The Sustainability Buzz

Materiality Matters: How Emerging Sustainability Standards Could Drive Financial Performance

Einstein at blackboardConventional wisdom has held that sustainability investments require trade-offs in a company’s financial performance.  This has often been true as long as companies have taken a project-based approach to sustainability, blindly throwing money at renewable energy or waste reduction or carbon-cutting projects with little or no connection to an overall strategy.  These projects, while they are certainly worthwhile and possibly yield some quick savings, may still be irrelevant to managing risks and costs associated with unsustainable practices at a business’ core.  And these risks can jeopardize the long-term financial viability of a company and scare away investors.  But it doesn’t have to be that way.  By adopting a strategy that focuses on environmental, social and governance issues that are most material to an organization’s value, companies can drive both sustainability and financial performance.

Last July, we introduced the concept of materiality as it relates to sustainability and told you that it was a way to determine if external risks and costs of doing business really matter to the organization’s long-term economic health and general viability.  As it turns out, identifying whether these externalities are material is important, as evidenced by a report released earlier this week, Natural Capital at Risk: The Top 100 Externalities of Business (produced by Trucost and TEEB Business Coalition), which found that primary production and processing industries have externality costs of $7.3 trillion.  (Yes, that’s with a T.)  Even if only a small percentage of these costs are material, that’s still a lot of money (and associated risk).

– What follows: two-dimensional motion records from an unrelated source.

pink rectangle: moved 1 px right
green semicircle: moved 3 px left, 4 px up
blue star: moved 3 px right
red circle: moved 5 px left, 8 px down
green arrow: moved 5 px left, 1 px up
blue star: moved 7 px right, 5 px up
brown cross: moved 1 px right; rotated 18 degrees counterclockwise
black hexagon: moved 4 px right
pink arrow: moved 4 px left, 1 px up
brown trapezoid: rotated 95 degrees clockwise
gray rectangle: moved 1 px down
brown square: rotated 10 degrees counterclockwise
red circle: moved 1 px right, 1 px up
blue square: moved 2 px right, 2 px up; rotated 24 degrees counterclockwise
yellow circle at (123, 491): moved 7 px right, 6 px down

But here’s the catch with materiality–it can often be tricky to determine which environmental, social and governance (ESG) risks are actually material to one’s business.  Even once you’ve identified what’s material, those externalities can be difficult to quantify.  Difficult, yes, but not impossible.  (We know because that’s part of what we help companies do.)

Luckily, this week was a good week for companies struggling to determine what’s material and how it relates to financial performance.

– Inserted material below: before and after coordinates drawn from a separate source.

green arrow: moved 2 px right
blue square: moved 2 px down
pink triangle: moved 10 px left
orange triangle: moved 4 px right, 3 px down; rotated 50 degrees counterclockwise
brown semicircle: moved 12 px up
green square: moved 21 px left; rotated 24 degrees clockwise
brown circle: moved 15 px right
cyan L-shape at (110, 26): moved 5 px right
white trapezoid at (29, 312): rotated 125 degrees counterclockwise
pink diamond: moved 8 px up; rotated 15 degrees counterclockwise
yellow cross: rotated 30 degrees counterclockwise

First, the Sustainability Accounting Standards Board (SASB), a non-profit modeled on the Financial Accounting Standards Board (FASB) that is developing industry-specific standards for publicly traded companies to incorporate ESG issues in their annual financial filings, released their first set of guidelines for the financial sector.  For seven different industries within the sector, these guidelines identify a list of potentially material ESG issues and rank them by how material they are for each individual industry.  SASB plans to develop these guidelines for 89 industries in 10 different sectors.

To determine how material an issue is, SASB evaluates three different areas: evidence of interest, evidence of economic impact and a forward-looking adjustment.  The evaluation of interest reveals how often a specific issue arises in each industry, the evaluation of economic impact shows whether mismanagement of the issue will affect traditional value parameters (i.e. return on capital), and the forward-looking adjustment may change the level of materiality if an emerging issue has a high likelihood to create a big impact on outside stakeholders.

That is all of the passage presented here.